BEGIN Data for processing

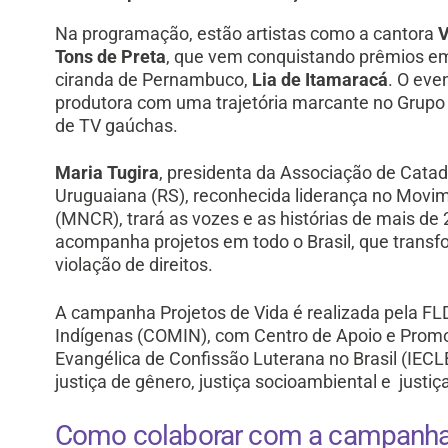
Na programação, estão artistas como a cantora
V
Tons de Preta
, que vem conquistando prêmios em 
ciranda de Pernambuco,
Lia de Itamaracá
. O eve
produtora com uma trajetória marcante no Grupo 
de TV gaúchas.
Maria Tugira
, presidenta da Associação de Cata
Uruguaiana (RS), reconhecida liderança no Movim
(MNCR), trará as vozes e as histórias de mais de
acompanha projetos em todo o Brasil, que transf
violação de direitos.
A campanha Projetos de Vida é realizada pela F
Indígenas (COMIN), com Centro de Apoio e Promo
Evangélica de Confissão Luterana no Brasil (IECLB
justiça de gênero, justiça socioambiental e justi
Como colaborar com a campanha 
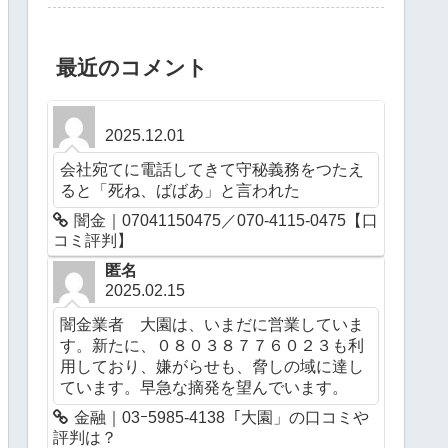
最近のコメント
2025.12.01
会社宛てに電話してきて守秘義務をつたえ
ると「死ね、ばばあ」と言われた
闇金｜07041150475／070-4115-0475【口
コミ評判】
匿名
2025.02.15
闇金業者 大園は、いまだに営業していま
す。新たに、０８０３８７７６０２３も利
用しており、嫌がらせも、脅しの域に達し
ています。早急な摘発を望んでいます。
金融｜03ｰ5985-4138「大園」の口コミや
評判は？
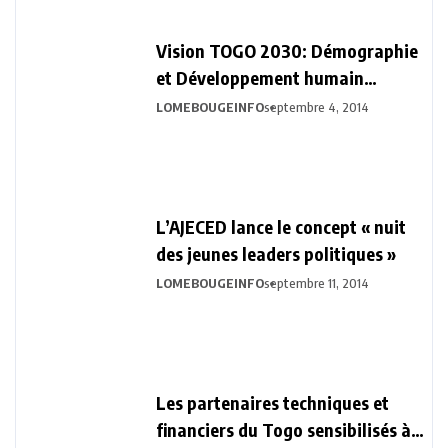
Vision TOGO 2030: Démographie
et Développement humain
durable
LOMEBOUGEINFO
septembre 4, 2014
L’AJECED lance le concept « nuit
des jeunes leaders politiques »
LOMEBOUGEINFO
septembre 11, 2014
Les partenaires techniques et
financiers du Togo sensibilisés à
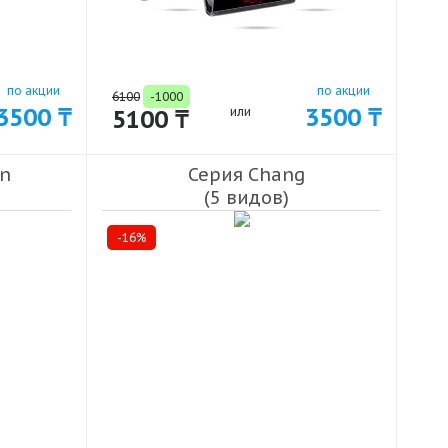
по акции
по акции
6100
-1000
3500 ₸
3500 ₸
5100 ₸
или
n
Серия Chang
(5 видов)
-16%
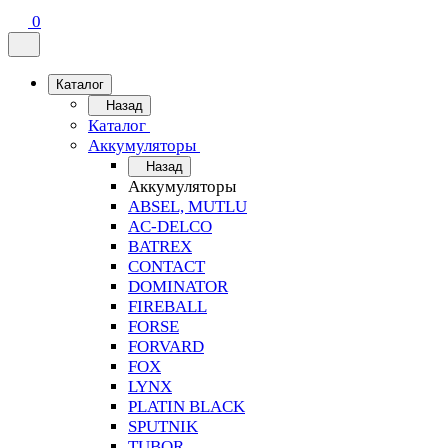
0
Каталог
Назад
Каталог
Аккумуляторы
Назад
Аккумуляторы
ABSEL, MUTLU
AC-DELCO
BATREX
CONTACT
DOMINATOR
FIREBALL
FORSE
FORVARD
FOX
LYNX
PLATIN BLACK
SPUTNIK
TUBOR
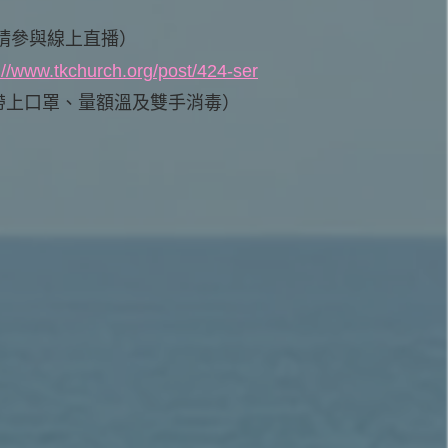
請參與線上直播）
://www.tkchurch.org/post/424-ser
帶上口罩、量額溫及雙手消毒）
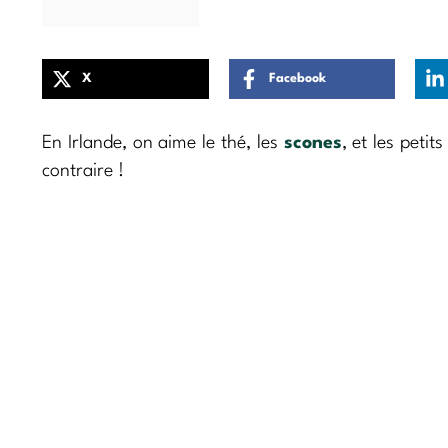
X
Facebook
En Irlande, on aime le thé, les
scones
, et les petit
contraire !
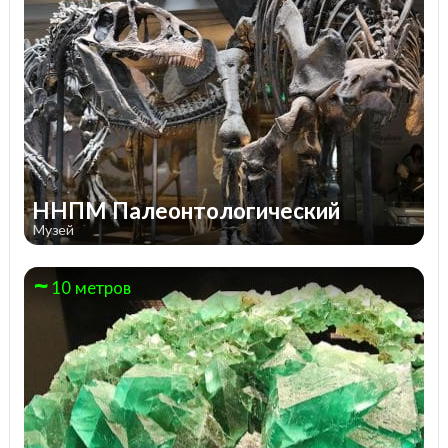
ННПМ Палеонтологический
Музей
10 метров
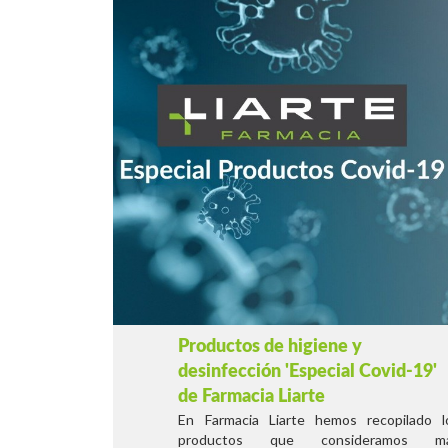
Productos de higiene y
desinfección 'Especial Covid-19'
de Farmacia Liarte
En Farmacia Liarte hemos recopilado l
productos que consideramos m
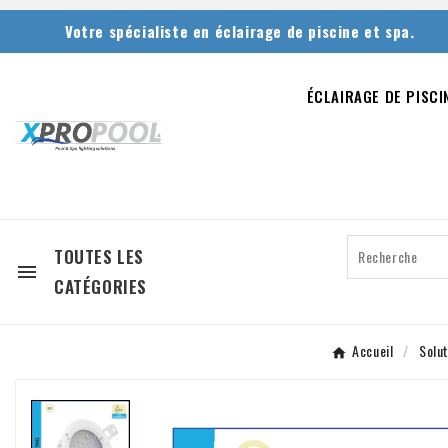
Votre spécialiste en éclairage de piscine et spa.
ÉCLAIRAGE DE PISCI
TOUTES LES

CATÉGORIES
Accueil
Solu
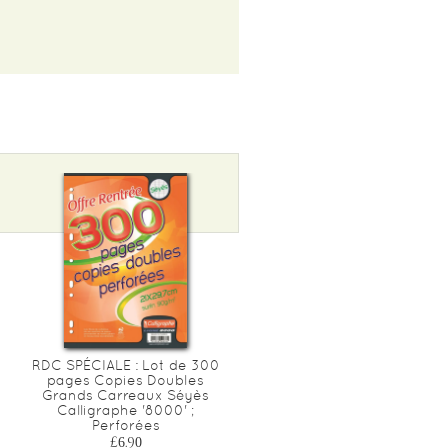
RDC SPÉCIALE : Lot de 300
pages Copies Doubles
Grands Carreaux Séyès
Calligraphe '8000' ;
Perforées
£6.90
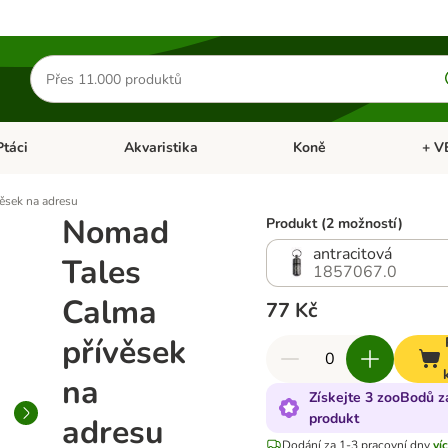
Hledat
produkty
Ptáci
Akvaristika
Koně
+ V
vřít menu: Malá zvířata
Otevřít menu: Ptáci
Otevřít menu: Akvaristika
Otevří
ěsek na adresu
Nomad
Produkt (2 možností)
antracitová
Tales
1857067.0
Calma
77 Kč
přívěsek
na
Získejte 3 zooBodů z
produkt
adresu
Dodání za 1-3 pracovní dny
ví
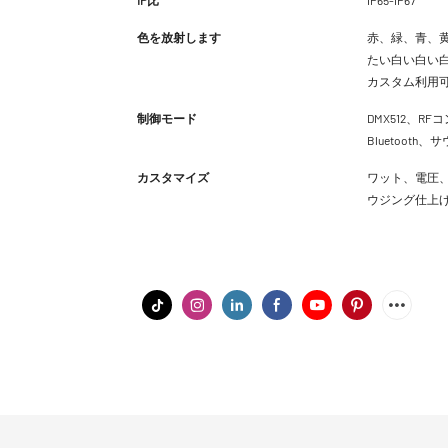
色を放射します
赤、緑、青、黄
たい白い白い白
カスタム利用
制御モード
DMX512、RFコ
Bluetoot
カスタマイズ
ワット、電圧、
ウジング仕上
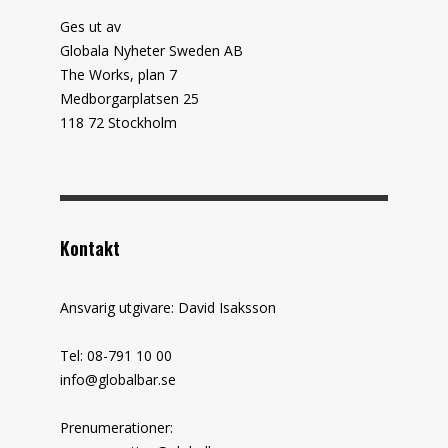
Ges ut av
Globala Nyheter Sweden AB
The Works, plan 7
Medborgarplatsen 25
118 72 Stockholm
Kontakt
Ansvarig utgivare: David Isaksson
Tel: 08-791 10 00
info@globalbar.se
Prenumerationer:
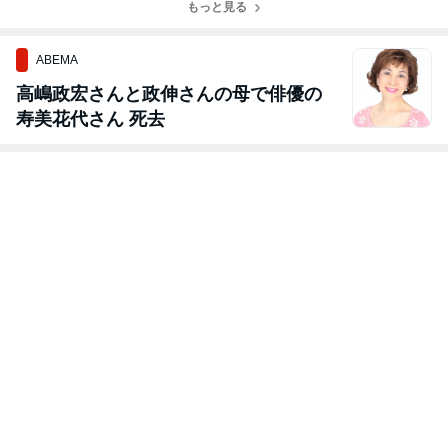
もっと見る
ABEMA
高嶋政宏さんと政伸さんの母で俳優の
寿美花代さん 死去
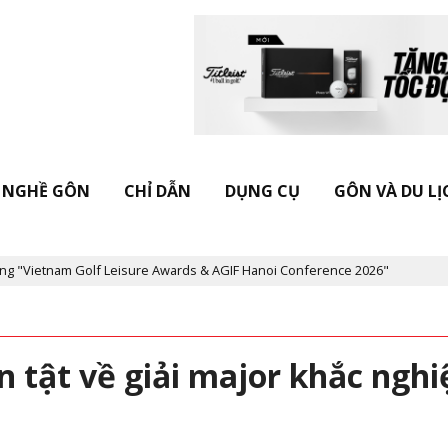
NGHỀ GÔN
CHỈ DẪN
DỤNG CỤ
GÔN VÀ DU LỊ
Golf Leisure Awards & AGIF Hanoi Conference 2026"
Kỷ niệm 20 
n tật về giải major khắc nghi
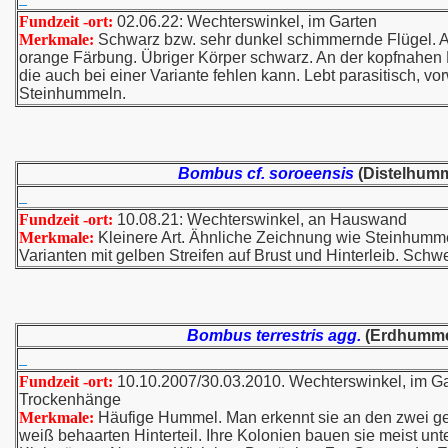
Fundzeit -ort:
02.06.22: Wechterswinkel, im Garten
Merkmale:
Schwarz bzw. sehr dunkel schimmernde Flügel. Ab 
orange Färbung. Übriger Körper schwarz. An der kopfnahen 
die auch bei einer Variante fehlen kann. Lebt parasitisch, v
Steinhummeln.
Bombus cf. soroeensis
(Distelhumm
Fundzeit -ort:
10.08.21: Wechterswinkel, an Hauswand
Merkmale:
Kleinere Art. Ähnliche Zeichnung wie Steinhumm
Varianten mit gelben Streifen auf Brust und Hinterleib. Sch
Bombus terrestris agg.
(Erdhumme
Fundzeit -ort:
10.10.2007/30.03.2010. Wechterswinkel, im G
Trockenhänge
Merkmale:
Häufige Hummel. Man erkennt sie an den zwei ge
weiß behaarten Hinterteil. Ihre Kolonien bauen sie meist unt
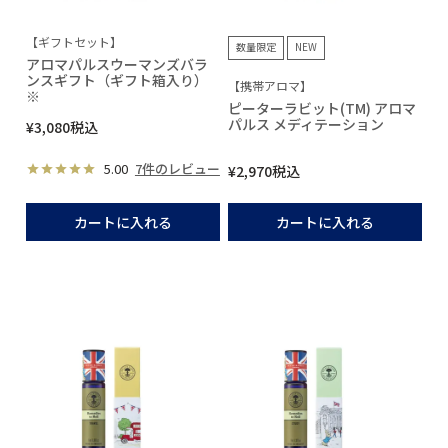
【ギフトセット】
数量限定
NEW
アロマパルスウーマンズバラ
ンスギフト（ギフト箱入り）
【携帯アロマ】
※
ピーターラビット(TM) アロマ
パルス メディテーション
¥
3,080
税込
5.00
7件のレビュー
¥
2,970
税込
カートに入れる
カートに入れる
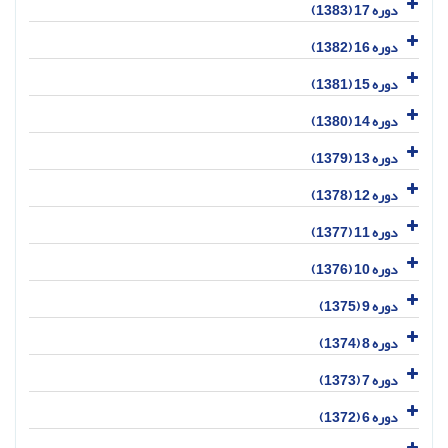
دوره 17 (1383)
دوره 16 (1382)
دوره 15 (1381)
دوره 14 (1380)
دوره 13 (1379)
دوره 12 (1378)
دوره 11 (1377)
دوره 10 (1376)
دوره 9 (1375)
دوره 8 (1374)
دوره 7 (1373)
دوره 6 (1372)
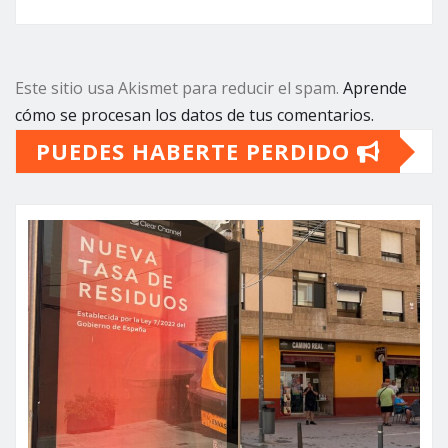
Este sitio usa Akismet para reducir el spam.
Aprende
cómo se procesan los datos de tus comentarios.
PUEDES HABERTE PERDIDO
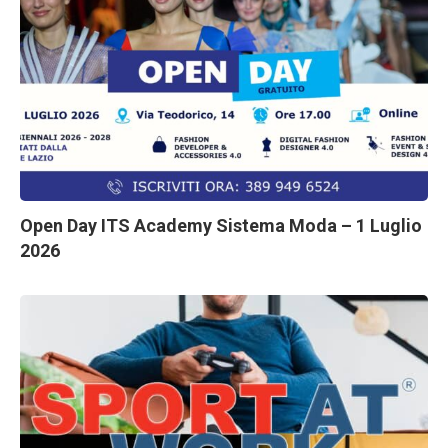
Open Day ITS Academy Sistema Moda – 1 Luglio
2026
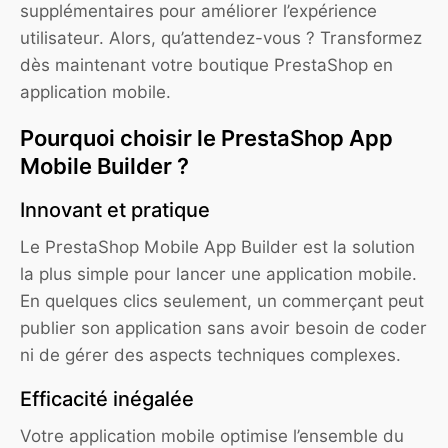
supplémentaires pour améliorer l’expérience
utilisateur. Alors, qu’attendez-vous ? Transformez
dès maintenant votre boutique PrestaShop en
application mobile.
Pourquoi choisir le PrestaShop App
Mobile Builder ?
Innovant et pratique
Le PrestaShop Mobile App Builder est la solution
la plus simple pour lancer une application mobile.
En quelques clics seulement, un commerçant peut
publier son application sans avoir besoin de coder
ni de gérer des aspects techniques complexes.
Efficacité inégalée
Votre application mobile optimise l’ensemble du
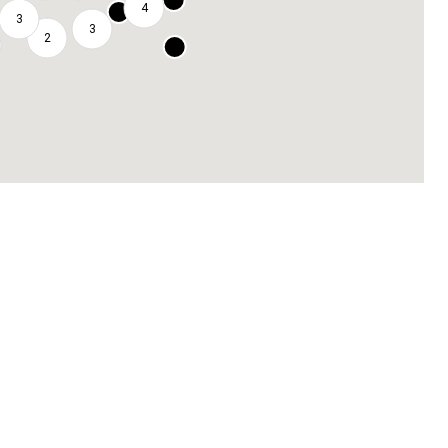
4
3
3
2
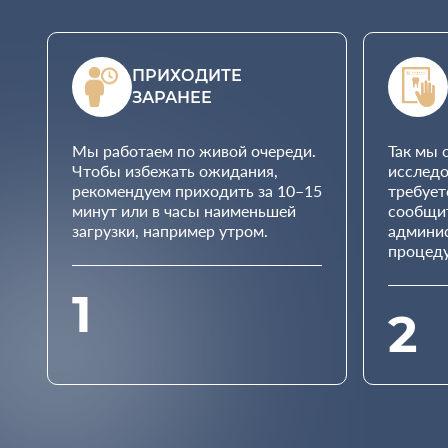
ПРИХОДИТЕ
ЗАРАНЕЕ
Мы работаем по живой очереди.
Так мы 
Чтобы избежать ожидания,
исследо
рекомендуем приходить за 10–15
требует
минут или в часы наименьшей
сообщит
загрузки, например утром.
админи
процед
1
2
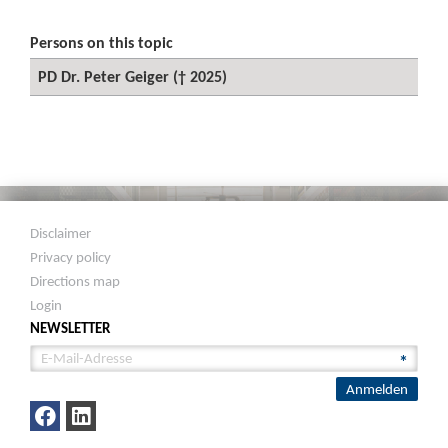
Persons on this topic
PD Dr. Peter Geiger († 2025)
Disclaimer
Privacy policy
Directions map
Login
NEWSLETTER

END Data for processing

Your task: Among the lines of the preceding data, which ones hold the word "techniques"? List them.

Written response:
Les partenaires techniques et
ni de gérer des aspects techniques complexes.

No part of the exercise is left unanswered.